I had a pretty ugly pink bluetooth headset that I'd never gotten around to using (mostly because it was pink). I was thinking of converting an old telephone into an 'internet phone' when it occurred to me that the phone headset was the only important part. As you dial an internet phone number with a computer, the keypad was basically for show.
I hacked the phone handset apart, and cut out the old hookup and some reinforcing plastic to make room for the new motherboard of the bluetooth headset.
As you can see in the picture above, the original speaker and microphone are still wired to the bluetooth module. I'll simply swap the old speaker and mic with the ones already inside the handset. There is a small button on the back of the bluetooth headset that is used to accept/end a call, and put the device into 'pairing' mode. I'll wire a new push-button to the outside of the phone.
I've also set it so the USB charging connector will also stick out the old phone cord jack. I'll hot-melt glue the board into place once all the wiring is done, then re-package the phone handset.
I also drilled a hole in the face of the microphone part of the handset, and inserted an LED into the hole. There is a surface mount LED on the bluetooth motherboard that can now be seen on the outside of the phone, using the LED as a light pipe.

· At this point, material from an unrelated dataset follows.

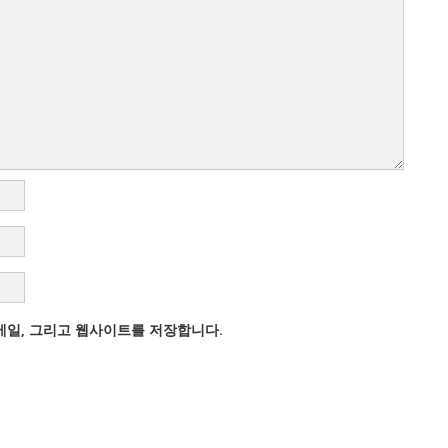
이메일, 그리고 웹사이트를 저장합니다.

You can see it in the very fuzzy picture up next...
I can leave it in the charger forever, really. I've paired it with my iPhone and my computer (not at the same time...) and it sounds fine, if not a bit lower pitched (I imagine due to the inconsistencies of the new speaker/microphone). You only need to hit the little red button to accept a new incoming call, and it cradles in your shoulder just like old times. Thankfully, my shoulder does not also hit the red accept call button when in use.